- Film poster
- Directed by: Rebecca Daly
- Written by: Rebecca Daly; Glenn Montgomery;
- Produced by: Conor Barry; Macdara Kelleher;
- Starring: Rachel Griffiths; Barry Keoghan; Michael McElhatton; Nika McGuigan; Johnny Ward;
- Cinematography: Lennart Verstegen
- Edited by: Halina Daugird
- Music by: Rutger Reinders
- Production companies: Fastnet Films; Calach Films; Les Films Fauves; Rinkel Film;
- Release date: 24 January 2016 (Sundance);
- Running time: 100 minutes
- Countries: Ireland Luxembourg Netherlands
- Language: English

= Mammal (film) =

2016 film

Mammal is a 2016 Irish-Luxembourgish-Dutch drama film directed by Rebecca Daly, who co-wrote the screenplay with Glenn Montgomery.
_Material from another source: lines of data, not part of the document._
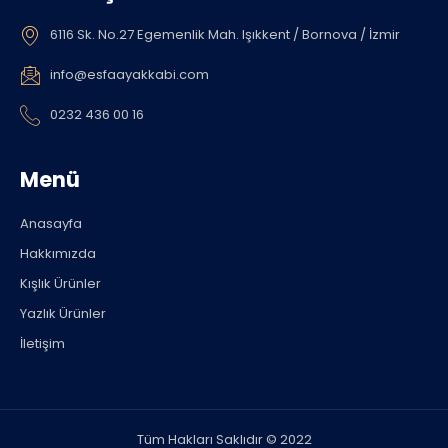
6116 Sk. No.27 Egemenlik Mah. Işıkkent / Bornova / İzmir
info@esfaayakkabi.com
0232 436 00 16
Menü
Anasayfa
Hakkımızda
Kışlık Ürünler
Yazlık Ürünler
İletişim
Tüm Hakları Saklıdır © 2022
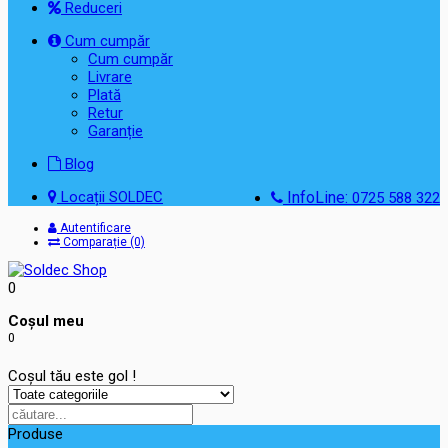
Reduceri
Cum cumpăr
Cum cumpăr
Livrare
Plată
Retur
Garanție
Blog
Locații SOLDEC
InfoLine:
0725 588 322
Autentificare
Comparație (0)
0
Coşul meu
0
Coșul tău este gol !
Produse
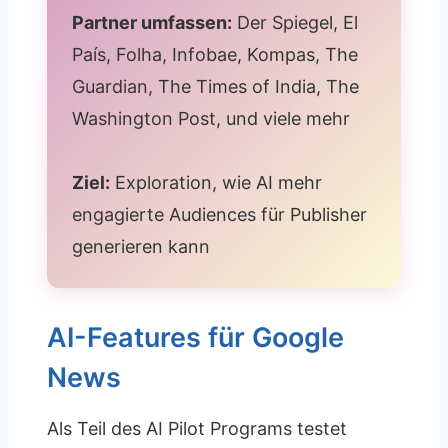
Partner umfassen:
Der Spiegel, El
País, Folha, Infobae, Kompas, The
Guardian, The Times of India, The
Washington Post, und viele mehr
Ziel:
Exploration, wie AI mehr
engagierte Audiences für Publisher
generieren kann
AI-Features für Google
News
Als Teil des AI Pilot Programs testet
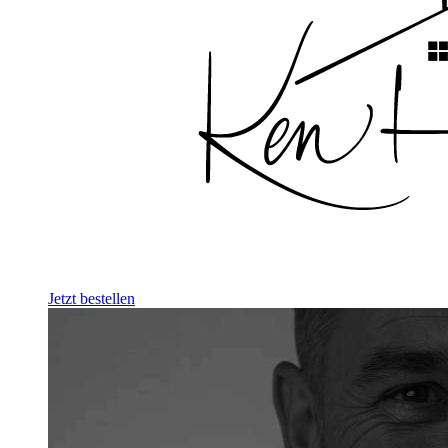
Jetzt bestellen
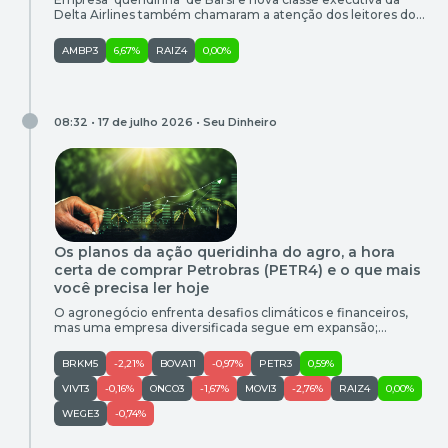
Delta Airlines também chamaram a atenção dos leitores do
Seu Dinheiro
AMBP3
6,67%
RAIZ4
0,00%
08:32 • 17 de julho 2026 •
Seu Dinheiro
Os planos da ação queridinha do agro, a hora
certa de comprar Petrobras (PETR4) e o que mais
você precisa ler hoje
O agronegócio enfrenta desafios climáticos e financeiros,
mas uma empresa diversificada segue em expansão;
investidores também devem avaliar oportunidades na
Petrobras
BRKM5
-2,21%
BOVA11
-0,97%
PETR3
0,59%
VIVT3
-0,16%
ONCO3
-1,67%
MOVI3
-2,76%
RAIZ4
0,00%
WEGE3
-0,74%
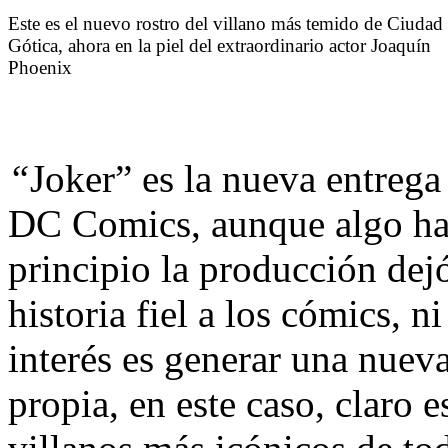
Este es el nuevo rostro del villano más temido de Ciudad
Gótica, ahora en la piel del extraordinario actor Joaquín
Phoenix
“
Joker” es la nueva entrega 
DC Comics, aunque algo hay
principio la producción dejó
historia fiel a los cómics, n
interés es generar una nueva
propia, en este caso, claro e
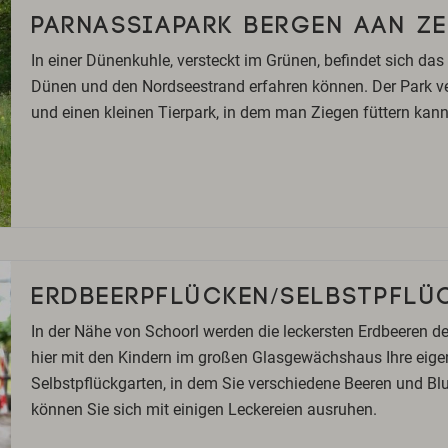
PARNASSIAPARK BERGEN AAN ZE
In einer Dünenkuhle, versteckt im Grünen, befindet sich das
Dünen und den Nordseestrand erfahren können. Der Park ver
und einen kleinen Tierpark, in dem man Ziegen füttern kann
ERDBEERPFLÜCKEN/SELBSTPFLÜ
In der Nähe von Schoorl werden die leckersten Erdbeeren
hier mit den Kindern im großen Glasgewächshaus Ihre eigen
Selbstpflückgarten, in dem Sie verschiedene Beeren und B
können Sie sich mit einigen Leckereien ausruhen.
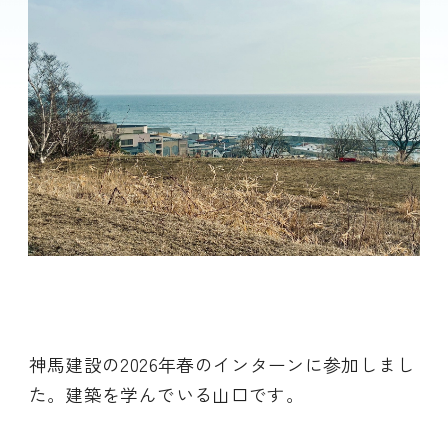
神馬建設の2026年春のインターンに参加しまし
た。建築を学んでいる山口です。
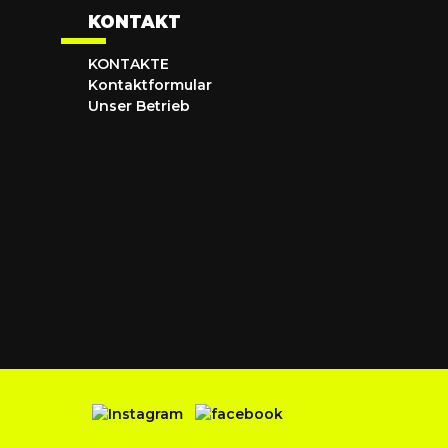
KONTAKT
KONTAKTE
Kontaktformular
Unser Betrieb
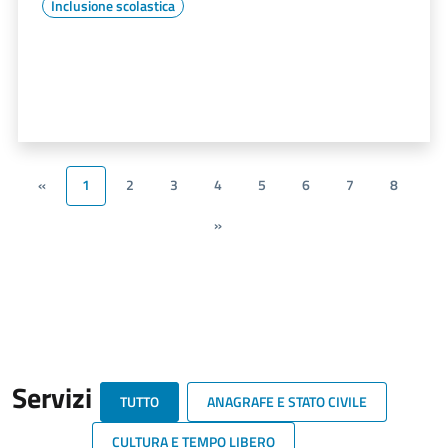
Inclusione scolastica
«
1
2
3
4
5
6
7
8
»
Servizi
TUTTO
ANAGRAFE E STATO CIVILE
CULTURA E TEMPO LIBERO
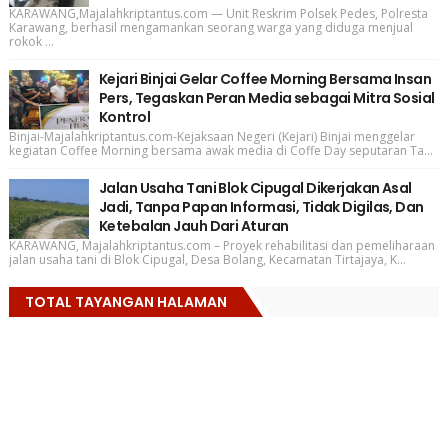
KARAWANG,Majalahkriptantus.com — Unit Reskrim Polsek Pedes, Polresta
Karawang, berhasil mengamankan seorang warga yang diduga menjual
rokok ...
Kejari Binjai Gelar Coffee Morning Bersama Insan
Pers, Tegaskan Peran Media sebagai Mitra Sosial
Kontrol
Binjai-Majalahkriptantus.com-Kejaksaan Negeri (Kejari) Binjai menggelar
kegiatan Coffee Morning bersama awak media di Coffe Day seputaran Ta...
Jalan Usaha Tani Blok Cipugal Dikerjakan Asal
Jadi, Tanpa Papan Informasi, Tidak Digilas, Dan
Ketebalan Jauh Dari Aturan
KARAWANG, Majalahkriptantus.com – Proyek rehabilitasi dan pemeliharaan
jalan usaha tani di Blok Cipugal, Desa Bolang, Kecamatan Tirtajaya, K...
TOTAL TAYANGAN HALAMAN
Starring Rachel Griffiths and Barry Keoghan, the cast also includes Michael McElhatton, Nika McGuigan, and Johnny Ward in supporting roles. It was shown in the World Cinema Dramatic Competition section at the 2016 Sundance Film Festival.

==Cast==
- Rachel Griffiths as Margaret
- Barry Keoghan as Joe
- Michael McElhatton as Matt
- Nika McGuigan as Ann Marie
- Johnny Ward as Sully
- Joanne Crawford as Jean Cunningham
- Aoife King as Claire
- Rachel O'Byrne as Lucinda

==Reception==
On review aggregator website Rotten Tomatoes, the film holds an approval rating of 75% based on 8 reviews, with an average rating of 6.6/10.